In addition to inhibiting autokinase activity (above), the peptides could in principle also inhibit transfer of the phosphosignal from DevS ~ P to DevR. However, neither DevRS A-ext nor DevRS D inhibited this reaction in an in vitro phosphotransfer assay (data not shown). Based on these findings, the observed defects in hypoxic adaptation of M. tb cultures are majorly attributed to a peptide-mediated block in the autokinase activity of DevS sensor kinase. Because (1) of the high sequence homology between DevS and DosT kinases, (2) DosT, in addition to DevS, can activate DevR through its autokinase activity under hypoxia [3, 6, 8, 24] and (3) exposure to DevRS A-ext and DevRS D peptides results in a severe loss of hypoxic viability (Figure 5), we further propose that these two peptides inhibit the activities of both DevS and DosT kinases.

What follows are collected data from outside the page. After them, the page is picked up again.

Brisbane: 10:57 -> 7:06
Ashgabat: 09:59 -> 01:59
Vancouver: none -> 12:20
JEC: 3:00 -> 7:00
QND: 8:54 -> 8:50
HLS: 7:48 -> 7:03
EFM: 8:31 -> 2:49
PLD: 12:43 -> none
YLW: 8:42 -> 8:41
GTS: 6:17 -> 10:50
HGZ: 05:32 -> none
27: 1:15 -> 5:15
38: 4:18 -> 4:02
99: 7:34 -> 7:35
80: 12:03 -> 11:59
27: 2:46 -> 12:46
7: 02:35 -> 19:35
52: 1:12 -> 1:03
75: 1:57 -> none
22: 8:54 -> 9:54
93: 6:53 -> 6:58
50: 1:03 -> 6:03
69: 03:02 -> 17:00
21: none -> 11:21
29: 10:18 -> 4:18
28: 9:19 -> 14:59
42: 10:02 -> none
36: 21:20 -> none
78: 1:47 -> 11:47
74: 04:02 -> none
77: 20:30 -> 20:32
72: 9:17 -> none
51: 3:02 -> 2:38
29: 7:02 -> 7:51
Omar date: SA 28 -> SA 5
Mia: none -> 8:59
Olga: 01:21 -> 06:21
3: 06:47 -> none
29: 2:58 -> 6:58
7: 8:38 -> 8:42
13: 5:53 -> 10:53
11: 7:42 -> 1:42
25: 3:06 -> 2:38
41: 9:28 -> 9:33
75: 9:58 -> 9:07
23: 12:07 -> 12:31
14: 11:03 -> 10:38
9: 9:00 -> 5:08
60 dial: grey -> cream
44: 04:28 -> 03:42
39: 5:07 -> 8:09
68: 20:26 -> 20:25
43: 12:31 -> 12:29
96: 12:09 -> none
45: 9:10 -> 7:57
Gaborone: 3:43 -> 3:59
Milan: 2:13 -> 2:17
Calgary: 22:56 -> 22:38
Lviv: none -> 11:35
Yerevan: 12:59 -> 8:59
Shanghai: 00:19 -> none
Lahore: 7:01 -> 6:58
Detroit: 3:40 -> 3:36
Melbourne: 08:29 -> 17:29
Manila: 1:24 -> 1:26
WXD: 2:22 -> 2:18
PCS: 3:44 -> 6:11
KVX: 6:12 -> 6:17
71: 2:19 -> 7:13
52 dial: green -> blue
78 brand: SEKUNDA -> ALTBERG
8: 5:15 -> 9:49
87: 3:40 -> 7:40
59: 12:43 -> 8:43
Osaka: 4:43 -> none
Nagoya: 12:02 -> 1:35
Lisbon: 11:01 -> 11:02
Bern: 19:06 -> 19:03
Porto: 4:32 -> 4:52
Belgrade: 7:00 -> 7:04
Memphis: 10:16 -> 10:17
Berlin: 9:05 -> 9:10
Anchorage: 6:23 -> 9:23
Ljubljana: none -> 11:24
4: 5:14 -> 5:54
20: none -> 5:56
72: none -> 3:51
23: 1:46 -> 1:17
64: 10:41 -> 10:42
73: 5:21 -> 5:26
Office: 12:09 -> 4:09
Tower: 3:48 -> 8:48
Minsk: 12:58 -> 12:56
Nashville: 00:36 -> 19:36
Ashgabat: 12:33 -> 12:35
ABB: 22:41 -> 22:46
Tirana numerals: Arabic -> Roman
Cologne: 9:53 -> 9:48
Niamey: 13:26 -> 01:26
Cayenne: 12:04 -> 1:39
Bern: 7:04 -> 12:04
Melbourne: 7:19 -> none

Cytotoxicity of 'DevRS’ peptides
Screening of phage display library using cytoplasmic domain of DevS as bait
The recombinant cytosolic portion of DevS protein DevS201 (amino acids 377 to 578), was overexpressed and purified from E. coli BL21 harboring recombinant plasmid pSCS201 as described earlier . The Ph.D.-7 Phage display peptide library kit (New England Biolabs Inc., Beverely, MA, USA) was screened by biopanning using the manufacturer’s instructions with a few modifications as outlined in Figure 1. Briefly, three rounds of panning were performed on a polystyrene 96-well micro titer plate wherein duplicate wells were coated with purified protein DevS201 -His6 (10 μg/well) and the phage library (2 × 1011 phages) was incubated with the immobilized protein to allow binding of the phage particles. Decreasing the time of incubation with DevS201 protein and increasing the percentage of Tween-20 in the washing buffer in each successive round of panning achieved the stringent selection of high affinity binder phages. Three rounds of panning were performed in all and each time the phages in the glycine elution (0.2 M glycine, pH 2.2) were amplified and used as an input for the next round of panning. The titer of phages in the various elutions was determined according to the manufacturer’s instructions and the input phage number was maintained during each round of panning.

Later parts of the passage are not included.